*** Opening of MATERIAL SHOWN ***
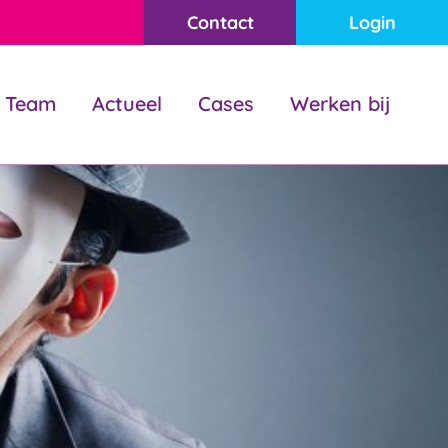
Contact
Login
Team
Actueel
Cases
Werken bij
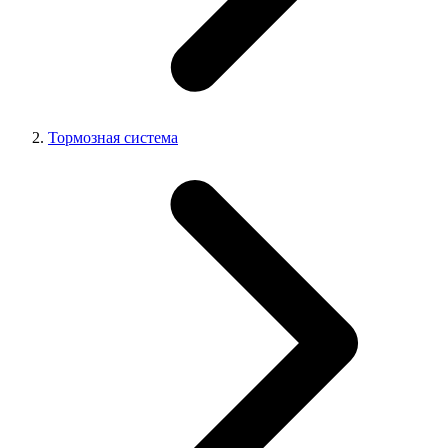
Тормозная система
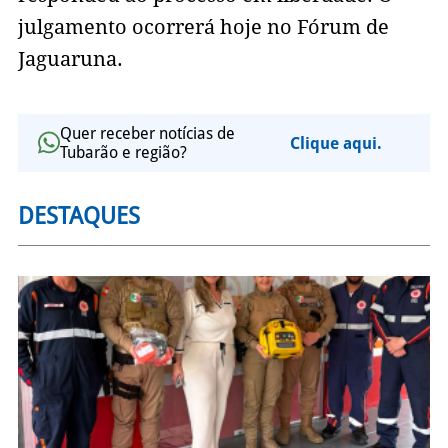
julgamento ocorrerá hoje no Fórum de
Jaguaruna.
Quer receber notícias de
Clique aqui.
Tubarão e região?
DESTAQUES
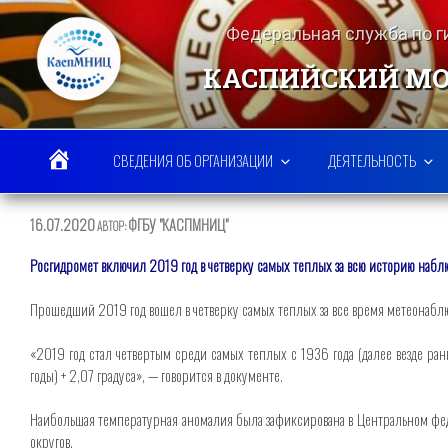
Перейти
к
Федеральная служба по 
содержимому
КАСПИЙСКИЙ МО
СВЕДЕНИЯ ОБ ОРГАНИЗАЦИИ
ДЕЯТЕЛЬНОСТЬ
ОПУБЛИКОВАНО
16.07.2020
ФГБУ "КАСПМНИЦ"
АВТОР:
Росгидромет включил 2019 год в четверку самых теплых за всю историю наб
Прошедший 2019 год вошел в четверку самых теплых за все время метеонаблю
«2019 год стал четвертым среди самых теплых с 1936 года (далее везде ра
годы) + 2,07 градуса», — говорится в документе.
Наибольшая температурная аномалия была зафиксирована в Центральном федер
округов.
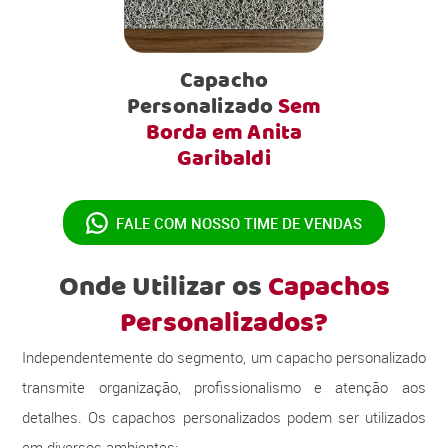
Capacho
Personalizado
Sem
Borda em Anita
Garibaldi
FALE COM NOSSO
TIME DE VENDAS
Onde Utilizar os
Capachos
Personalizados?
Independentemente do segmento, um capacho personalizado
transmite organização, profissionalismo e atenção aos
detalhes. Os capachos personalizados podem ser utilizados
em diversos ambientes:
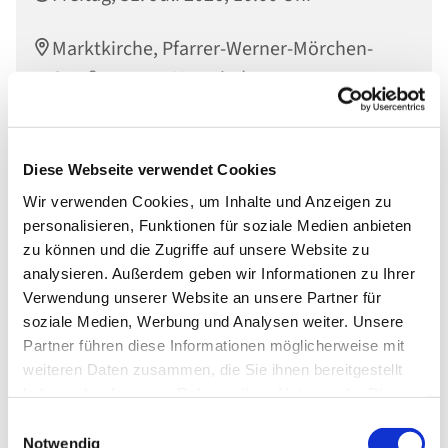
Marktkirche, Pfarrer-Werner-Mörchen-
Straße, 56564 Neuwied
Diese Webseite verwendet Cookies
Wir verwenden Cookies, um Inhalte und Anzeigen zu
personalisieren, Funktionen für soziale Medien anbieten
zu können und die Zugriffe auf unsere Website zu
analysieren. Außerdem geben wir Informationen zu Ihrer
Verwendung unserer Website an unsere Partner für
soziale Medien, Werbung und Analysen weiter. Unsere
Partner führen diese Informationen möglicherweise mit
weiteren Daten zusammen, die Sie ihnen bereitgestellt
haben oder die sie im Rahmen Ihrer Nutzung der Dienste
gesammelt haben.
Einwilligungsauswahl
Notwendig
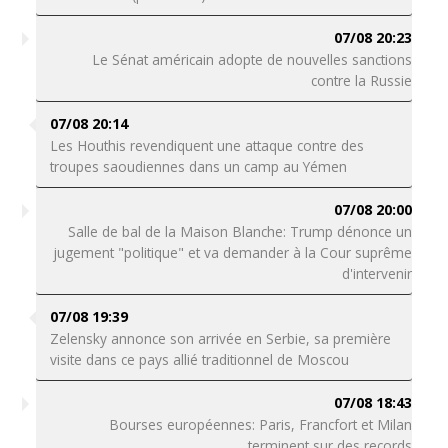
07/08 20:23
Le Sénat américain adopte de nouvelles sanctions
contre la Russie
07/08 20:14
Les Houthis revendiquent une attaque contre des
troupes saoudiennes dans un camp au Yémen
07/08 20:00
Salle de bal de la Maison Blanche: Trump dénonce un
jugement "politique" et va demander à la Cour suprême
d'intervenir
07/08 19:39
Zelensky annonce son arrivée en Serbie, sa première
visite dans ce pays allié traditionnel de Moscou
07/08 18:43
Bourses européennes: Paris, Francfort et Milan
terminent sur des records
*** Close of MATERIAL SHOWN ***
DIRECTIONS FOR THIS TASK:
Could you return all the entries exactly as they appear, minus the pictures?

ANSWER TO THE EXERCISE:
Contact
Login
Team
Actueel
Cases
Werken bij
Тормозная система
julgamento ocorrerá hoje no Fórum de
Jaguaruna.
Quer receber notícias de
Clique aqui.
Tubarão e região?
DESTAQUES
Перейти
к
Федеральная служба по 
содержимому
КАСПИЙСКИЙ МО
СВЕДЕНИЯ ОБ ОРГАНИЗАЦИИ
ДЕЯТЕЛЬНОСТЬ
ОПУБЛИКОВАНО
16.07.2020
ФГБУ "КАСПМНИЦ"
АВТОР:
Росгидромет включил 2019 год в четверку самых теплых за всю историю наб
Прошедший 2019 год вошел в четверку самых теплых за все время метеонаблю
«2019 год стал четвертым среди самых теплых с 1936 года (далее везде ра
годы) + 2,07 градуса», — говорится в документе.
Наибольшая температурная аномалия была зафиксирована в Центральном федер
округов.
Capacho
Personalizado
Sem
Borda em Anita
Garibaldi
FALE COM NOSSO
TIME DE VENDAS
Onde Utilizar os
Capachos
Personalizados?
Independentemente do segmento, um capacho personalizado
transmite organização, profissionalismo e atenção aos
detalhes. Os capachos personalizados podem ser utilizados
em diversos ambientes:
Marktkirche, Pfarrer-Werner-Mörchen-
Straße, 56564 Neuwied
Diese Webseite verwendet Cookies
Wir verwenden Cookies, um Inhalte und Anzeigen zu
personalisieren, Funktionen für soziale Medien anbieten
zu können und die Zugriffe auf unsere Website zu
analysieren. Außerdem geben wir Informationen zu Ihrer
Verwendung unserer Website an unsere Partner für
soziale Medien, Werbung und Analysen weiter. Unsere
Partner führen diese Informationen möglicherweise mit
weiteren Daten zusammen, die Sie ihnen bereitgestellt
haben oder die sie im Rahmen Ihrer Nutzung der Dienste
gesammelt haben.
Einwilligungsauswahl
Notwendig
07/08 20:23
Le Sénat américain adopte de nouvelles sanctions
contre la Russie
07/08 20:14
Les Houthis revendiquent une attaque contre des
troupes saoudiennes dans un camp au Yémen
07/08 20:00
Salle de bal de la Maison Blanche: Trump dénonce un
jugement "politique" et va demander à la Cour suprême
d'intervenir
07/08 19:39
Zelensky annonce son arrivée en Serbie, sa première
visite dans ce pays allié traditionnel de Moscou
07/08 18:43
Bourses européennes: Paris, Francfort et Milan
terminent sur des records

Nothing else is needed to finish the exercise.